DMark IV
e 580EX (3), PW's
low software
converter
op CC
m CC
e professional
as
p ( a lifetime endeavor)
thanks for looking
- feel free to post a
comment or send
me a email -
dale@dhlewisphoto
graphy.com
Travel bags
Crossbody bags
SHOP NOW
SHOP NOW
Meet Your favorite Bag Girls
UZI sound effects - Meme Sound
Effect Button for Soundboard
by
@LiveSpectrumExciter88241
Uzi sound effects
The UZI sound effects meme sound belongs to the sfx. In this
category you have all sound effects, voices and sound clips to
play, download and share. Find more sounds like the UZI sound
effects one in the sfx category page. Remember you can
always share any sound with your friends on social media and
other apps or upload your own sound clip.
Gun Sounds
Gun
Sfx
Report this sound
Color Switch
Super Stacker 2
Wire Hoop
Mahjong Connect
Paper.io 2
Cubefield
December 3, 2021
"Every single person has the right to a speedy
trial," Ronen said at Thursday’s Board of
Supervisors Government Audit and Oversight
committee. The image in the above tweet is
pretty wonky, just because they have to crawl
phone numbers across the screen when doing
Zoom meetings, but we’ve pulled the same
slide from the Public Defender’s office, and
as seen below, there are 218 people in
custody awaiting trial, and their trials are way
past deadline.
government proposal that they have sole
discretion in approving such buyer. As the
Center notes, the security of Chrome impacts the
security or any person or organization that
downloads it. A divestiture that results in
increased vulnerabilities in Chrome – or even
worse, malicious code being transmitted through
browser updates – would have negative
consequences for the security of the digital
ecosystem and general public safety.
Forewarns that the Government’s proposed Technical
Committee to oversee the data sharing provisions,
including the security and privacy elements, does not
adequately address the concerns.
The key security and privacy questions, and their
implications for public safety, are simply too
○ ○ ○ ○
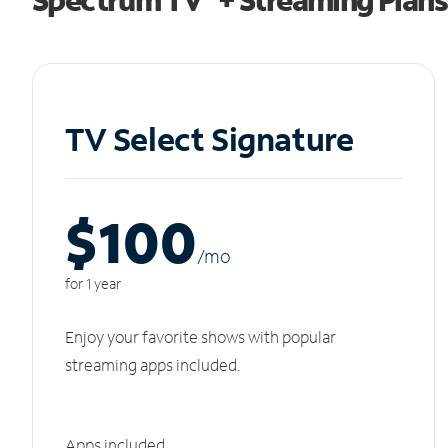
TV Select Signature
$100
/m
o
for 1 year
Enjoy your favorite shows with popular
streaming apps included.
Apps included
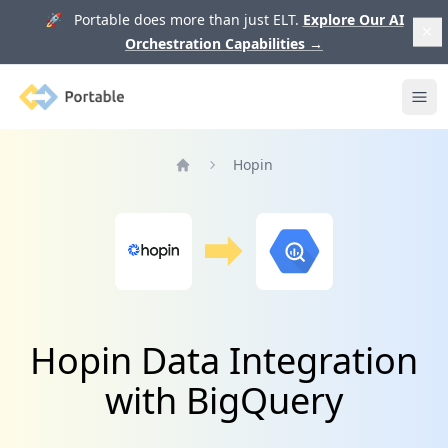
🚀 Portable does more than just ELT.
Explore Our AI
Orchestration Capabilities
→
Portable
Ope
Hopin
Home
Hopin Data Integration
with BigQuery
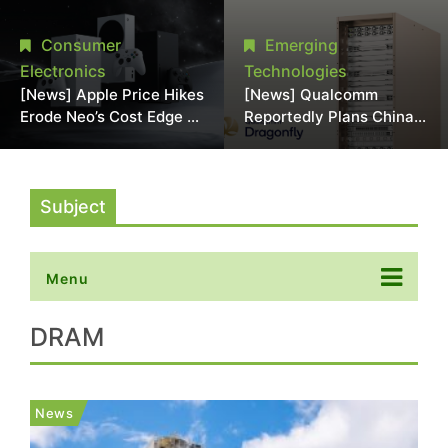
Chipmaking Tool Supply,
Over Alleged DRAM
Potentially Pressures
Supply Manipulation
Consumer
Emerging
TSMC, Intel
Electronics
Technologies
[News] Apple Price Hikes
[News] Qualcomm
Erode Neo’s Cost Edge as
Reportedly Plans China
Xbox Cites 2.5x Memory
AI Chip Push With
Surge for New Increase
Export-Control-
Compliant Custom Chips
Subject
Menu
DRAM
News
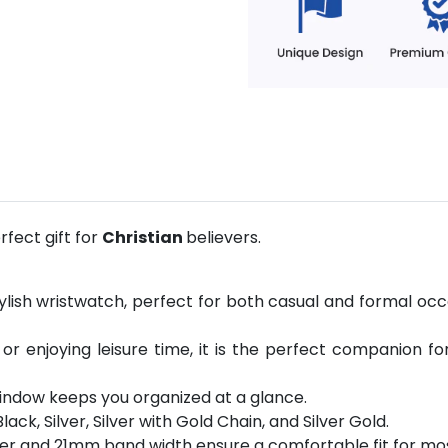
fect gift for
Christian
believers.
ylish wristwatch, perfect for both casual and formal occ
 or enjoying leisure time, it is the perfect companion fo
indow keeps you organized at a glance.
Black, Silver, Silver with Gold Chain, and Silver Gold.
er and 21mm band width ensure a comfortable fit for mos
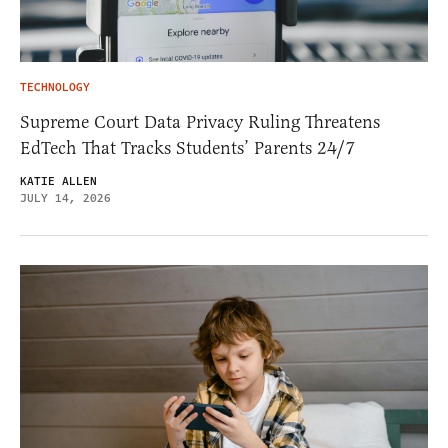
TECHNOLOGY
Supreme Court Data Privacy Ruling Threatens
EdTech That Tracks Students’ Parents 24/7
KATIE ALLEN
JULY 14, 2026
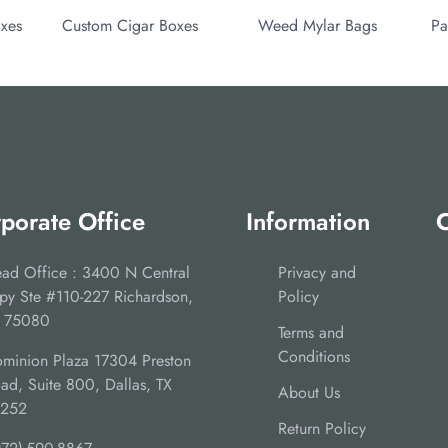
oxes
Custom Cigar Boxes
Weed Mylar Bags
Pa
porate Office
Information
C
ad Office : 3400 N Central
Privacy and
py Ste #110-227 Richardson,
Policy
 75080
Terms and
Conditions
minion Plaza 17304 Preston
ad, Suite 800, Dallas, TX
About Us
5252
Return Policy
○ ○ ○ ○
* _Directions_
If a line in the entries above contains the word "trial", count it, and give only the final number.

* _Result of this exercise_
2